I wouldn’t know anything about Lee Israel’s curious life of crime, nor her book about it, had it not been for the movie trailers I’ve seen for the film of the same name, starring comic actor Melissa McCarthy in what has been touted as her first serious role. I haven’t seen the film yet, but I just gobbled up Israel’s book, Can you ever Forgive Me: Memoirs of a Literary Forger.
In a recent blog post about Levon Helm’s memoir, This Wheel’s on Fire, I noted I rarely read autobiographies or biographies. On considering this, I realize this year that is not at all true – this year I’ve actually read 4 of them – this one, Tommy James’ book, Me the Mob and the Music, The Mayor of MacDougal Street, about Dave Van Ronk, and Levon Helm’s book – more of this kind of book than I’ve read in the past 3 or 4 decades.
I enjoyed this book. First of all, it’s beautifully brief. Lee Israel chose not to bore us with chapters about her childhood, her parents and on and on. Instead, she cuts right to the chase. She was a successful author (a biographer) from the get go and when the bottom fell out, she found herself broke and ill-adapted for the work-a-day world. Through it all she liked her booze. As well, she alludes many times in the book to her precarious mental state.
The book focuses on Lee Israel’s literary crime spree. Her first idea was to create letters by famous people like Dorothy Parker and Edna Ferber and Noel Coward and sell them. She went as far as to have stationery printed up, and even built up a collection of old typewriters she used to create the letters. She did her research and put herself into the minds of her subjects, creating fictitious letters based on real, detailed biographical information. Later she escalated her crimes by making reproductions of existing letters, and switching up the forgeries with the real ones, then selling the real ones.
Lee Israel did not express much remorse about her criminal activities. She writes that she considers her forgeries to be her best work. I think she delighted in penning the fake letters. The second part of her crime spree I think was driven by desperation.

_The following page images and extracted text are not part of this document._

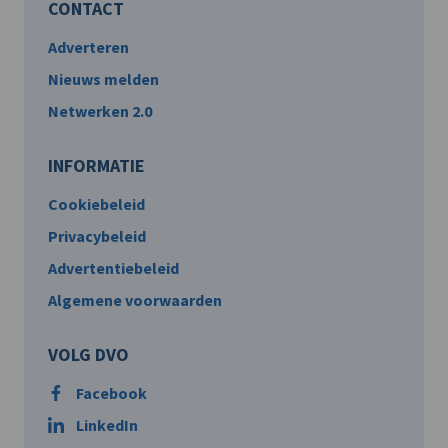
CONTACT
Adverteren
Nieuws melden
Netwerken 2.0
INFORMATIE
Cookiebeleid
Privacybeleid
Advertentiebeleid
Algemene voorwaarden
VOLG DVO
Facebook
LinkedIn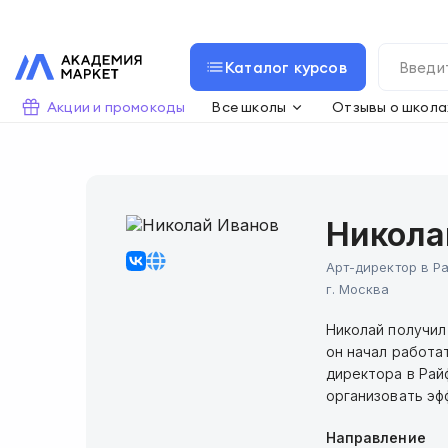
Каталог курсов
Акции и промокоды
Все школы
Отзывы о школа
Никола
Арт-директор в Р
г.
Москва
Николай получил
он начал работа
директора в Рай
организовать эф
Направление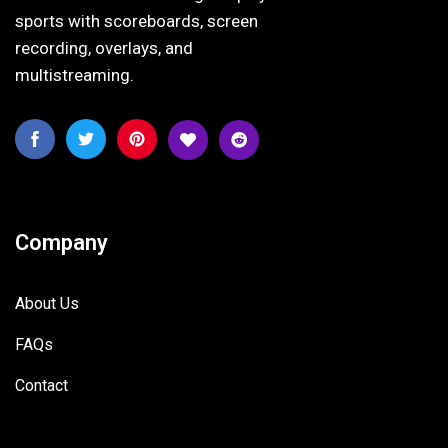
sports with scoreboards, screen
recording, overlays, and
multistreaming.
Company
About Us
FAQs
Contact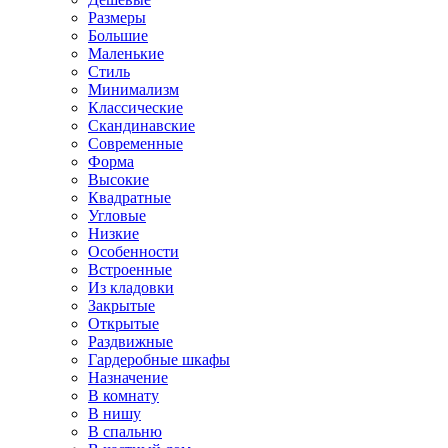
Размеры
Большие
Маленькие
Стиль
Минимализм
Классические
Скандинавские
Современные
Форма
Высокие
Квадратные
Угловые
Низкие
Особенности
Встроенные
Из кладовки
Закрытые
Открытые
Раздвижные
Гардеробные шкафы
Назначение
В комнату
В нишу
В спальню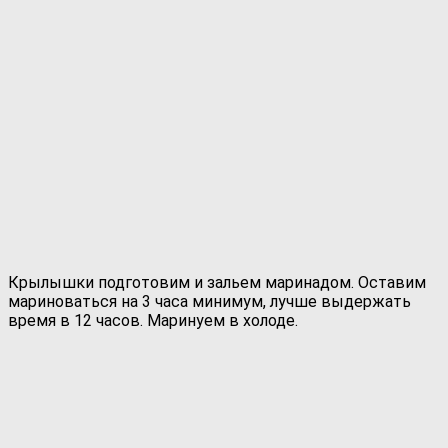
Крылышки подготовим и зальем маринадом. Оставим
мариноваться на 3 часа минимум, лучше выдержать
время в 12 часов. Маринуем в холоде.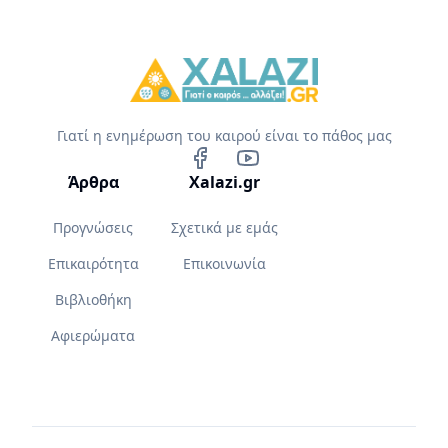
Γιατί η ενημέρωση του καιρού είναι το πάθος μας
Άρθρα
Xalazi.gr
Προγνώσεις
Σχετικά με εμάς
Επικαιρότητα
Επικοινωνία
Βιβλιοθήκη
Αφιερώματα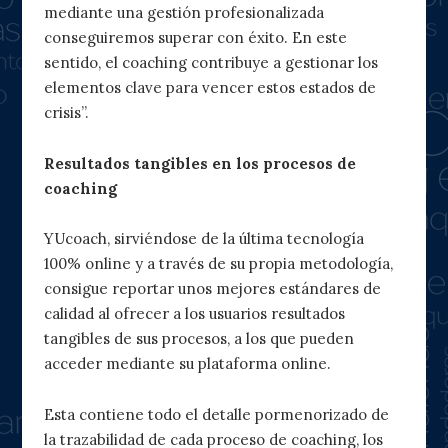
mediante una gestión profesionalizada
conseguiremos superar con éxito. En este
sentido, el coaching contribuye a gestionar los
elementos clave para vencer estos estados de
crisis”.
Resultados tangibles en los procesos de
coaching
YUcoach, sirviéndose de la última tecnología
100% online y a través de su propia metodología,
consigue reportar unos mejores estándares de
calidad al ofrecer a los usuarios resultados
tangibles de sus procesos, a los que pueden
acceder mediante su plataforma online.
Esta contiene todo el detalle pormenorizado de
la trazabilidad de cada proceso de coaching, los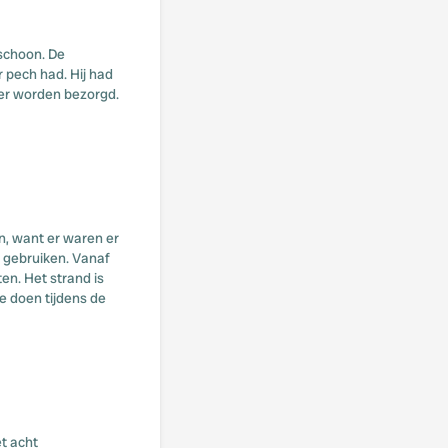
 schoon. De
 pech had. Hij had
mper worden bezorgd.
n, want er waren er
g gebruiken. Vanaf
en. Het strand is
e doen tijdens de
t acht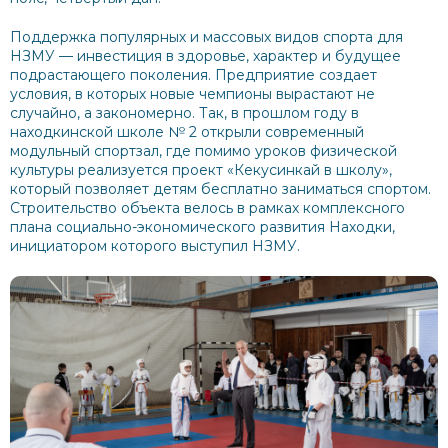
Поддержка популярных и массовых видов спорта для
НЗМУ — инвестиция в здоровье, характер и будущее
подрастающего поколения. Предприятие создает
условия, в которых новые чемпионы вырастают не
случайно, а закономерно. Так, в прошлом году в
находкинской школе № 2 открыли современный
модульный спортзал, где помимо уроков физической
культуры реализуется проект «Кекусинкай в школу»,
который позволяет детям бесплатно заниматься спортом.
Строительство объекта велось в рамках комплексного
плана социально-экономического развития Находки,
инициатором которого выступил НЗМУ.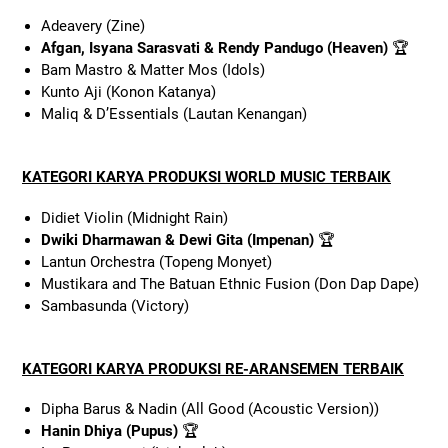
Adeavery (Zine)
Afgan, Isyana Sarasvati & Rendy Pandugo (Heaven)
🏆
Bam Mastro & Matter Mos (Idols)
Kunto Aji (Konon Katanya)
Maliq & D’Essentials (Lautan Kenangan)
KATEGORI KARYA PRODUKSI WORLD MUSIC TERBAIK
Didiet Violin (Midnight Rain)
Dwiki Dharmawan & Dewi Gita (Impenan)
🏆
Lantun Orchestra (Topeng Monyet)
Mustikara and The Batuan Ethnic Fusion (Don Dap Dape)
Sambasunda (Victory)
KATEGORI KARYA PRODUKSI RE-ARANSEMEN TERBAIK
Dipha Barus & Nadin (All Good (Acoustic Version))
Hanin Dhiya (Pupus)
🏆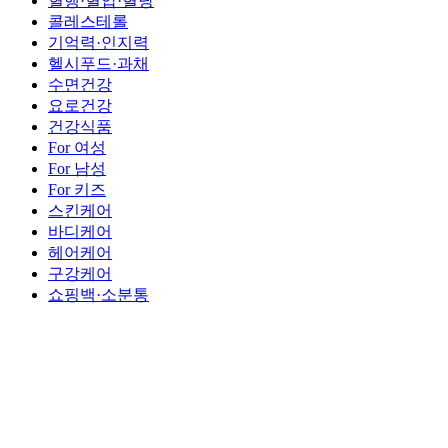
혈행·혈압·혈당
콜레스테롤
기억력·인지력
헬시푸드·과채
수면건강
요로건강
건강식품
For 여성
For 남성
For 키즈
스킨케어
바디케어
헤어케어
구강케어
쇼핑백·소분통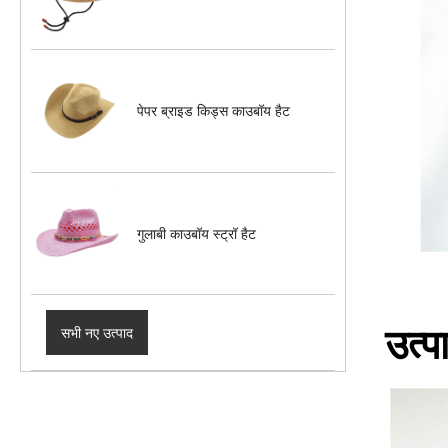
पेपर ब्राइड किड्स काउबॉय हैट
गुलाबी काउबॉय स्ट्रॉ हैट
सभी नए उत्पाद
उत्प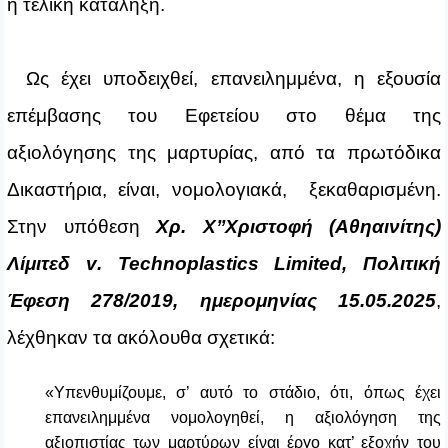
η τελική κατάληξη.
Ως έχει υποδειχθεί, επανειλημμένα, η εξουσία
επέμβασης του Εφετείου στο θέμα της
αξιολόγησης της μαρτυρίας, από τα πρωτόδικα
Δικαστήρια, είναι, νομολογιακά, ξεκαθαρισμένη.
Στην υπόθεση
Χρ. Χ’’Χριστοφή (Αθηαινίτης)
Λίμιτεδ
v
.
Technoplastics
Limited
, Πολιτική
Έφεση 278/2019, ημερομηνίας 15.05.2025
,
λέχθηκαν τα ακόλουθα σχετικά:
«Υπενθυμίζουμε, σ’ αυτό το στάδιο, ότι, όπως έχει
επανειλημμένα νομολογηθεί, η αξιολόγηση της
αξιοπιστίας των μαρτύρων είναι έργο κατ’ εξοχήν του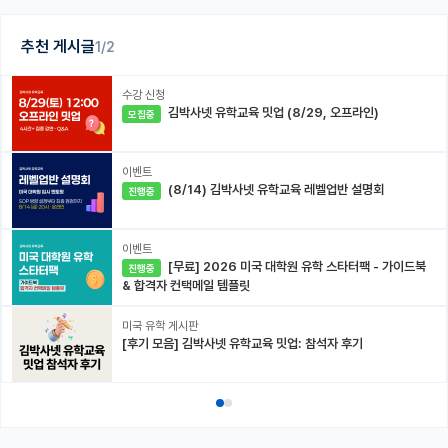
추천 게시글
1/2
수강 신청
김박사넷 유학교육 밋업 (8/29, 오프라인)
모집중
이벤트
(8/14) 김박사넷 유학교육 레벨업반 설명회
진행중
이벤트
[무료] 2026 미국 대학원 유학 스타터팩 - 가이드북
진행중
& 합격자 컨택메일 템플릿
미국 유학 게시판
[후기 모음] 김박사넷 유학교육 밋업: 참석자 후기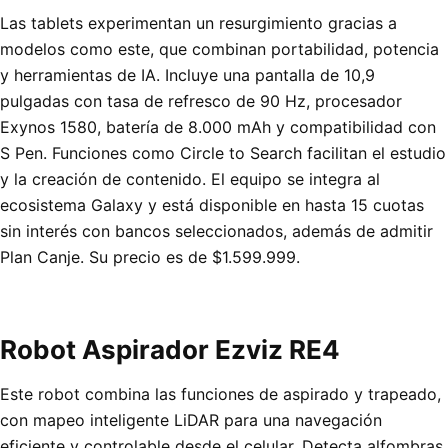
Las tablets experimentan un resurgimiento gracias a
modelos como este, que combinan portabilidad, potencia
y herramientas de IA. Incluye una pantalla de 10,9
pulgadas con tasa de refresco de 90 Hz, procesador
Exynos 1580, batería de 8.000 mAh y compatibilidad con
S Pen. Funciones como Circle to Search facilitan el estudio
y la creación de contenido. El equipo se integra al
ecosistema Galaxy y está disponible en hasta 15 cuotas
sin interés con bancos seleccionados, además de admitir
Plan Canje. Su precio es de $1.599.999.
Robot Aspirador Ezviz RE4
Este robot combina las funciones de aspirado y trapeado,
con mapeo inteligente LiDAR para una navegación
eficiente y controlable desde el celular. Detecta alfombras,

She writes, “The remorse here is personal. I betrayed some people whom I had grown to like. With whom I’d made jokes and broke bread. And in doing so I joined, to my dismay, the great global souk, a marketplace of bad company and bad faith.”
The dealers in autographs and memorabilia don’t come out of this book very well. Here’s Lee Israel’s comment about the dealer who first called the FBI. “I wasn’t surprised; he was one of the few in his field who I suspected knew that provenance was not the capital of Rhode Island.”
Can you ever Forgive me is a highly readable real-life tragicomedy. 27th Street recommended.